Baca Juga: Ketum PBNU Sebut Cak Imin Kalah di Pilpres 2024, Anies Baswedan Beri Respon Santai: Bagi Kami yang Penting...

Hal ini terbukti dari beberapa Pemilu sebelumnya yang mana PDI Perjuangan mampu memperoleh suara terbanyak di Jawa Tengah.

“Kalau penantang pasti akan ngomong seperti itu. Tapi fakta nanti akan dia lihat karena beberapa kali kita memenangkan itu secara tradisional, secara psikologis. Bahkan secara soliditas saya kira Jateng sudah menunjukkan itu. Tapi semua pendapat saya hormati,” kata Ganjar Pranowo dikutip ayojakarta.com dari YouTube Kompas TV, Selasa (26/12/2023).

Ganjar mengungkapkan dirinya sama sekali tak khawatir dengan pernyataan yang disampaikan AMIN.

Ia justru menegaskan dirinya beberapa kali pernah berseberangan dengan pihak Muhaimin Iskandar (Cak Imin).

Baca Juga: Anies Baswedan Optimis Raup Suara Tinggi di Jawa Tengah: Tidak Lagi Kandang Satu Partai

Akan tetapi, pada akhirnya Ganjar yang selalu memenangkan kontestasi politik di Jawa Tengah.

“Boleh-boleh, enggak apa-apa. Dulu juga saya waktu pemilihan gubernur posisi kita juga berbeda, berseberangan yang menang saya,” tegasnya.

Sebelumnya, Anies Baswedan mengaku optimis bisa meraup suara tinggi di Jawa Tengah pada Pilpres 2024.

Hal tersebut disampaikan, Anies Baswedan setelah mendapatkan dukungan dari salah satu pondok pesantren di daerah Jawa Tengah.

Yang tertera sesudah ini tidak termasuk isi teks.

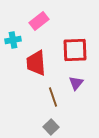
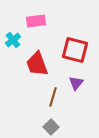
pink rectangle: moved 3 px left; rotated 30 degrees clockwise
cyan cross: rotated 28 degrees counterclockwise
red square: rotated 16 degrees clockwise
red trapezoid: moved 1 px right, 1 px down; rotated 16 degrees counterclockwise
brown line: rotated 36 degrees clockwise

Baca Juga: Terungkap! Ternyata Ini Orang yang Pertama Kali Sebut Gemoy untuk Prabowo Subianto, Kini Akunnya Tak Aktif Lagi

Anies menilai saat ini Jawa Tengah tidak hanya dikuasai satu partai politik saja, tetapi juga pihak lain.

“Jadi kalau sekarang itu disebut kandang itu adalah periode-periode sebelumnya. Sementara sekarang rakyat yang menginginkan perubahan itu bukan ada di satu dua partai. Ada di banyak partai,” ungkap Anies.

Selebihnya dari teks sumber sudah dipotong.